The Center for Psychiatric and Chemical Dependency Services, University of Pittsburgh Medical Center, Pittsburgh, PA 15213-2593, USA.
Addict Behav. 2012 Jan;37(1):11-24. doi: 10.1016/j.addbeh.2011.09.010. Epub 2011 Sep 14.
To update clinicians on the latest in evidence-based treatments for substance use disorders (SUD) and non-substance use disorders among adults and suggest how these treatments can be combined into an evidence-based process that enhances treatment effectiveness in comorbid patients.
Articles were extracted from Pubmed using the search terms "dual diagnosis," "comorbidity" and "co-occurring" and were reviewed for evidence of effectiveness for pharmacologic and psychotherapeutic treatments of comorbidity.
Twenty-four research reviews and 43 research trials were reviewed. The preponderance of the evidence suggests that antidepressants prescribed to improve substance-related symptoms among patients with mood and anxiety disorders are either not highly effective or involve risk due to high side-effect profiles or toxicity. Second generation antipsychotics are more effective for treatment of schizophrenia and comorbid substance abuse and current evidence suggests clozapine, olanzapine and risperidone are among the best. Clozapine appears to be the most effective of the antipsychotics for reducing alcohol, cocaine and cannabis abuse among patients with schizophrenia. Motivational interviewing has robust support as a highly effective psychotherapy for establishing a therapeutic alliance. This finding is critical since retention in treatment is essential for maintaining effectiveness. Highly structured therapy programs that integrate intensive outpatient treatments, case management services and behavioral therapies such as Contingency Management (CM) are most effective for treatment of severe comorbid conditions.
Creative combinations of psychotherapies, behavioral and pharmacological interventions offer the most effective treatment for comorbidity. Intensity of treatment must be increased for severe comorbid conditions such as the schizophrenia/cannabis dependence comorbidity due to the limitations of pharmacological treatments.
向临床医生介绍成人物质使用障碍(SUD)和非物质使用障碍的最新循证治疗方法,并提出如何将这些治疗方法结合到一个循证治疗过程中,从而提高共病患者的治疗效果。

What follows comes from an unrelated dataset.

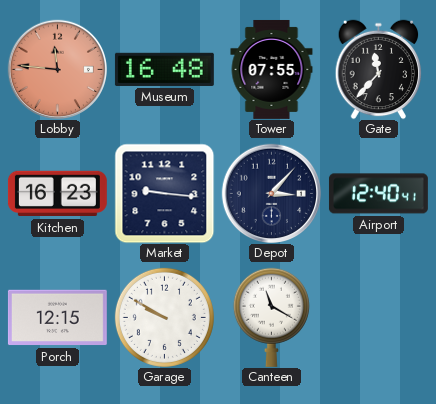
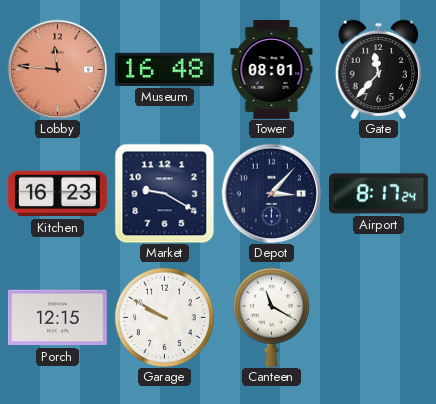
Tower: 07:55 -> 08:01
Market: 9:16 -> 9:20
Airport: 12:40 -> 8:17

使用“双重诊断”、“共病”和“共病”等术语从 Pubmed 中提取文章,并对其进行了药物治疗和心理治疗共病有效性的证据进行了审查。
共审查了 24 项研究综述和 43 项研究试验。大量证据表明,为改善心境和焦虑障碍患者的物质相关症状而开的抗抑郁药要么效果不佳,要么由于副作用高或毒性大而存在风险。第二代抗精神病药对治疗精神分裂症和共病物质滥用更有效,目前的证据表明氯氮平、奥氮平和利培酮是其中最好的药物。氯氮平似乎是治疗精神分裂症患者酒精、可卡因和大麻滥用最有效的抗精神病药。动机访谈作为一种建立治疗联盟的高效心理治疗方法,具有强大的支持。这一发现至关重要,因为保留治疗对保持疗效至关重要。高度结构化的治疗方案,整合强化门诊治疗、病例管理服务和行为疗法,如条件强化(CM),对严重共病的治疗最有效。
心理治疗、行为和药物干预的创造性组合为共病提供了最有效的治疗方法。由于药物治疗的局限性,对于严重的共病情况,如精神分裂症/大麻依赖共病,必须增加治疗强度。